* [Aim of the task]
Find out how many lines of the listing below include "HubSpot" and report only that number.

******

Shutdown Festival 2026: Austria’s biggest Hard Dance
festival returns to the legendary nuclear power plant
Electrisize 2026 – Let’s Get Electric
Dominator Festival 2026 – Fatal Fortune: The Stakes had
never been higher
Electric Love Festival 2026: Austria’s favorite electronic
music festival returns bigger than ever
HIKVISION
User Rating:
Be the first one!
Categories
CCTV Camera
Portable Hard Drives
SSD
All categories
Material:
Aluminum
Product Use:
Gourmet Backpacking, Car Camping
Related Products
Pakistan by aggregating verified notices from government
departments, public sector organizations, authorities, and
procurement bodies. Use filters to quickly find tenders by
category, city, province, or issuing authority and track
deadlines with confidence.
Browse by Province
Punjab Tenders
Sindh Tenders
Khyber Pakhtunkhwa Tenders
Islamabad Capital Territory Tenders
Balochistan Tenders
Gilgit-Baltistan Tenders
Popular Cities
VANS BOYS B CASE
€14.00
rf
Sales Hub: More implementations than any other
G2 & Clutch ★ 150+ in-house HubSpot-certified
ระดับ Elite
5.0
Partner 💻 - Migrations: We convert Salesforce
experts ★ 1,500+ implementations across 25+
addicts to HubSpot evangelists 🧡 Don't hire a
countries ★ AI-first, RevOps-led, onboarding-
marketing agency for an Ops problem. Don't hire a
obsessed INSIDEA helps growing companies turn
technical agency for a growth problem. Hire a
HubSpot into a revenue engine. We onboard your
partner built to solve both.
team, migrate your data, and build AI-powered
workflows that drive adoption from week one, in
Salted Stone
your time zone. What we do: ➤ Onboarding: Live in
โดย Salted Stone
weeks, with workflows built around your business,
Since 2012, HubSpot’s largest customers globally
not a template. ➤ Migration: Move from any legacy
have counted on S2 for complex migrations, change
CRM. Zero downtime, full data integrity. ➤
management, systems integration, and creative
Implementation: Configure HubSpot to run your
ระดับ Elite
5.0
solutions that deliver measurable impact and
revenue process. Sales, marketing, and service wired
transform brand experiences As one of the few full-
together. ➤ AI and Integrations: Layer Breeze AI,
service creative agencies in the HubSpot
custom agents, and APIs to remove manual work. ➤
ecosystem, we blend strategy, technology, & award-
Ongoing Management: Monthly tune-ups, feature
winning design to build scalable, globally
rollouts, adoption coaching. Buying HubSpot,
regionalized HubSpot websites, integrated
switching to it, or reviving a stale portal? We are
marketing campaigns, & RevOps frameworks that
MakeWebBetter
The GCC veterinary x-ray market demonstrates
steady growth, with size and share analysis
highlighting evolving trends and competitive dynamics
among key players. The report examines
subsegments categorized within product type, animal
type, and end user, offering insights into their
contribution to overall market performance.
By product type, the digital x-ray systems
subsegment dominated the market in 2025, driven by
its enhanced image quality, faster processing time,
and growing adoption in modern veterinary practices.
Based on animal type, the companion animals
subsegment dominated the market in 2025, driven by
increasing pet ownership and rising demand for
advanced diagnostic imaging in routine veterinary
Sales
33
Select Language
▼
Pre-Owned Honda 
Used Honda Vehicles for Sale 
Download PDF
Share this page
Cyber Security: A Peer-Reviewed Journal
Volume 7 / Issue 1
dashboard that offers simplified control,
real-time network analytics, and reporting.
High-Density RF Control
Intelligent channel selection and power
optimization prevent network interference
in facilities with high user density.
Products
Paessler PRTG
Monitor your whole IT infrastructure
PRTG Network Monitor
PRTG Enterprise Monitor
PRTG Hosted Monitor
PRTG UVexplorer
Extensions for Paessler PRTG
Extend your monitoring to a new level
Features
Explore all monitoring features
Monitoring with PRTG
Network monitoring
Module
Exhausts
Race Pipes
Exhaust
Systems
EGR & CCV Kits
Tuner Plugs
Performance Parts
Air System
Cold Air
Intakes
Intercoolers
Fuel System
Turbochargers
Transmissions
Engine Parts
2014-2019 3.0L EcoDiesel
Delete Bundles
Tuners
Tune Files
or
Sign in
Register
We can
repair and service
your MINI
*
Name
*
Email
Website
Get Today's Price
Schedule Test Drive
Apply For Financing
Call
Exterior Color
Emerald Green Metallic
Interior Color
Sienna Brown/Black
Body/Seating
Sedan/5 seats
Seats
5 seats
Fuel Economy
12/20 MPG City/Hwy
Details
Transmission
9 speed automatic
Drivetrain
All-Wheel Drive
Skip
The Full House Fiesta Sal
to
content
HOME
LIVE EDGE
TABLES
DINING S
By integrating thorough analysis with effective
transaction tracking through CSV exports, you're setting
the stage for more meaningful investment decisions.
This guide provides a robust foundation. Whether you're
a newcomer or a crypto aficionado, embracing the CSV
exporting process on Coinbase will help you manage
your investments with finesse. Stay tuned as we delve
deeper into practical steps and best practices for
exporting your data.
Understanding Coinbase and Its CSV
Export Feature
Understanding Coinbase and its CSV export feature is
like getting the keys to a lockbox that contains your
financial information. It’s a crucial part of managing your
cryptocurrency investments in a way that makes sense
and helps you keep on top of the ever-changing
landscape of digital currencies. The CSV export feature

******

* [Worked solution]
8